Director Florian Gallenberger, president of the German Film Academy, has voiced concerns about the country’s future as an internationally competitive production hub.
The filmmaker said the proposed new financial instruments of tax incentive and investment obligation set to be introduced as part of the overall reforms to the German film funding infrastructure from 2025 do not go far enough.
Speaking at the traditional reception given by the CDU and CSU political parties to coincide with the German Film Awards on Sunday May 5, Gallenberger said the current production incentives in Germany, the German Federal Film Fund (DFFF) and the German Motion Picture Fund (GMPF), offer a cash rebate amounting to a maximum of 18% of the production costs spent in Germany.
“This means we are so far behind in an international comparison that we can no longer speak of being a competitor,” he argued.
Gallenberger recalled his recent experience making Perfect Match about the romance between Andre Agassi and Steffi Graf, for Prime Video.
“We shot the film in Rome although it has nothing to do with Italy, but this was where we got between 40% and 45% tax credit,” he said. “The film was only financially viable on this basis, so the €5m from Germany were spent entirely in Italy, with me working with an Italian crew and Italian equipment.”
He admitted the 30% rebate in the tax incentive being proposed by minister Claudia Roth as part of her funding reform package “is certainly better than the 18% we currently have, but I actually think it’s far too little. If you’re going to make a new regulation, you should be at the top of the field and not at the back of the pack.”

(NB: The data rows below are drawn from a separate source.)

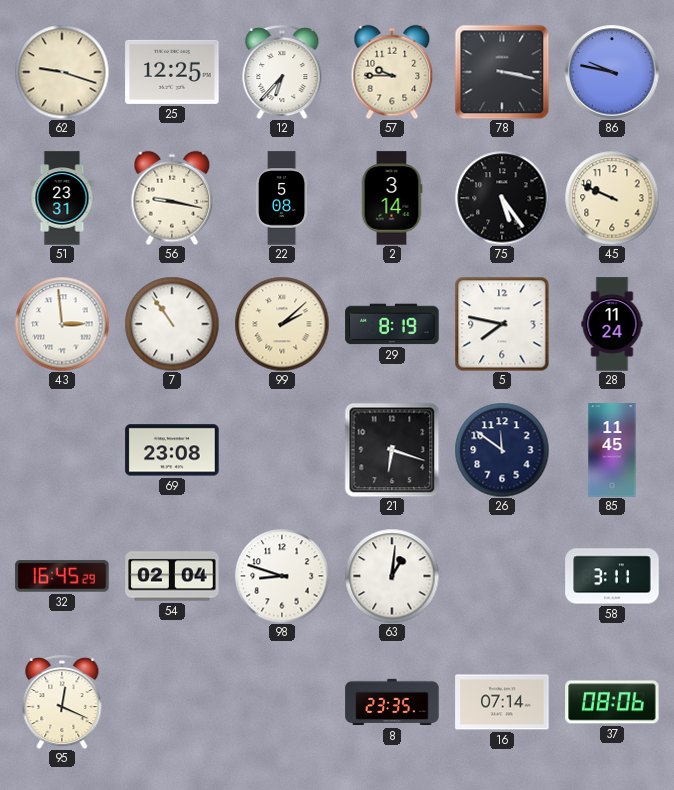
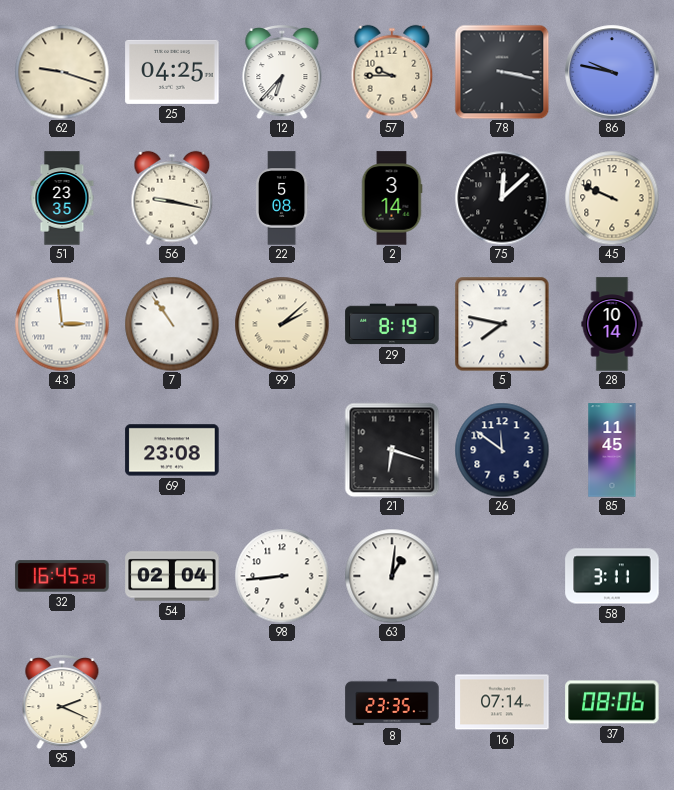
25: 12:25 -> 04:25
51: 23:31 -> 23:35
75: 5:24 -> 12:08
28: 11:24 -> 10:14
98: 8:48 -> 8:44
95: 12:19 -> 2:19
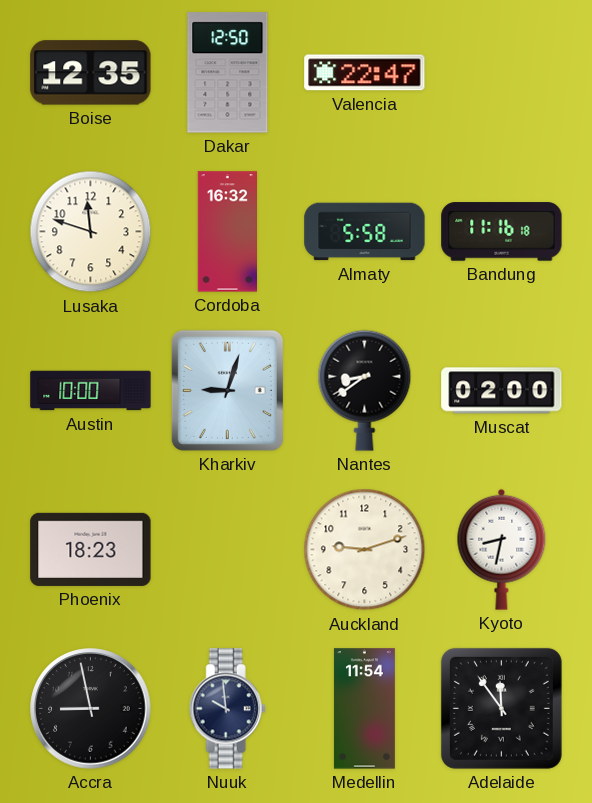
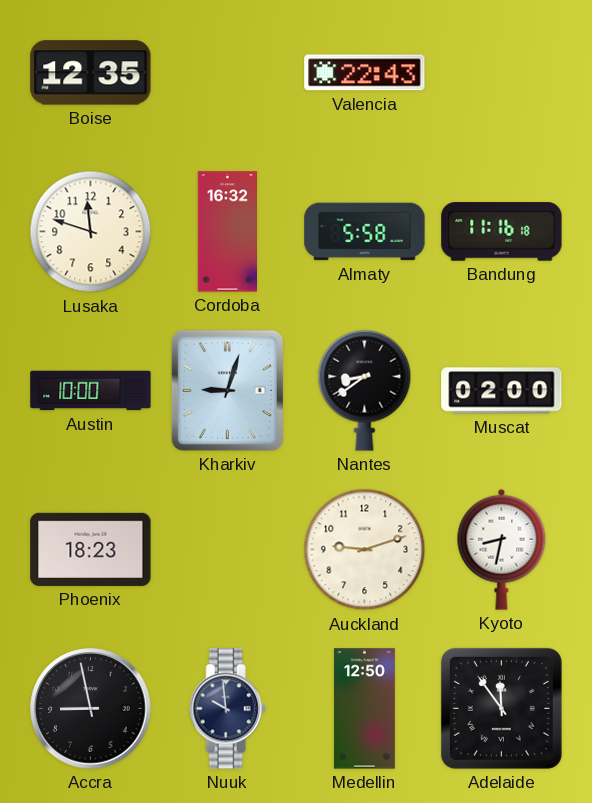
Dakar: 12:50 -> none
Valencia: 22:47 -> 22:43
Medellin: 11:54 -> 12:50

He also pointed to the fact Germany’s competitive disadvantage compared to other countries in Europe and further afield meant that “the trend that is already begun to be felt of losing our best people will continue.”
Streamer revenues
Gallenberger also urged the introduction of an investment obligation which would require broadcasters and streamers to invest 20% of the revenues generated in Germany back into European productions.
“We can’t simply leave it up to the whim or the arbitrariness of those responsible as to whether films are produced at all in German,” he suggested. “Without such an investment obligation it would be possible for streaming services to decide from one day to the next at the behest of their corporate headquarters not to make any more local productions and this although they are generating hundreds of millions in Germany.
“In order to be able to continue to survive we need both the incentive model and the investment obligation. They belong together and can’t be separated,” Gallenberger told the assembled audience of film industry professionals and politicians.
“We need them next year otherwise it will look bleak in the German film industry,” he predicted.
“The investment can have an economic effect, create jobs, secure the future of production companies and the whole sector of audiovisual production,” Gallenberger said, concluding these two instruments would also represent “a cultural investment as it guarantees that outstanding German films will also continue to be made in the future for the German public.
“At the end of the day, it is also an investment in the image of Germany.”